The face that met him was under a fireman’s helmet, lit by a flashlight held low and expertly angled. The light caught the silver needles of rain, in the air, off the rim of the black hat. It showed him a mouth and a chin and the broad shoulders under the wet rain gear without blinding him or turning the man himself into a grotesque.

“I only wanted to warn you,” the man said. He moved the flashlight across his body, to the shrubs beside the steps and then to the grass and then to the weeping willow at the edge of the yard, beside the house. The streetlights were out. Following the moving beam of white light, John Keane saw the grass of his small lawn stir like a rising wave and the roots of the tree-thin as an arm, bent here and there like an elbow-breaking through. The fireman moved the light until it caught the base of the tree where a wider swath of dirt was opening like a mouth, an unhinged jaw filled with broken roots and dirt, and then it closed up again, as if with a breath. “We were driving by and saw it,” the fireman said. “That tree’s gonna fall.
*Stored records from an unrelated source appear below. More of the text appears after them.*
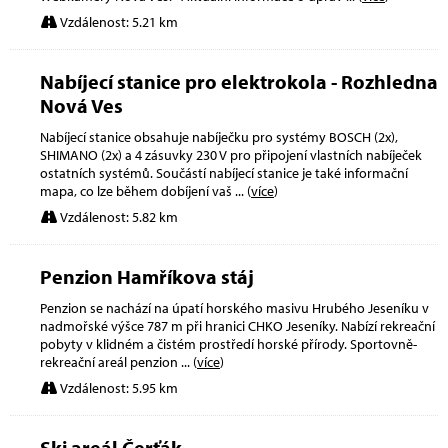
Vzdálenost: 5.21 km
Nabíjecí stanice pro elektrokola - Rozhledna
Nová Ves
Nabíjecí stanice obsahuje nabíječku pro systémy BOSCH (2x),
SHIMANO (2x) a 4 zásuvky 230 V pro připojení vlastních nabíječek
ostatních systémů. Součástí nabíjecí stanice je také informační
mapa, co lze během dobíjení vaš
... (
více
)
Vzdálenost: 5.82 km
Penzion Hamříkova stáj
Penzion se nachází na úpatí horského masivu Hrubého Jeseníku v
nadmořské výšce 787 m při hranici CHKO Jeseníky. Nabízí rekreační
pobyty v klidném a čistém prostředí horské přírody. Sportovně-
rekreační areál penzion
... (
více
)
Vzdálenost: 5.95 km
Ski areál Čerťák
It’ll probably fall straight back, but you might want to get your family downstairs. Keep them to this side of the house.”

He felt the wind and the rain on his bare ankles, against the hems of his thin pajama pants. He looked beyond the young fireman. In the street, there was no sign of the fire truck or car that had brought him. No coach, either. “Yes,” he said, thinking himself foolish, in his thin pajamas. “Thank you.”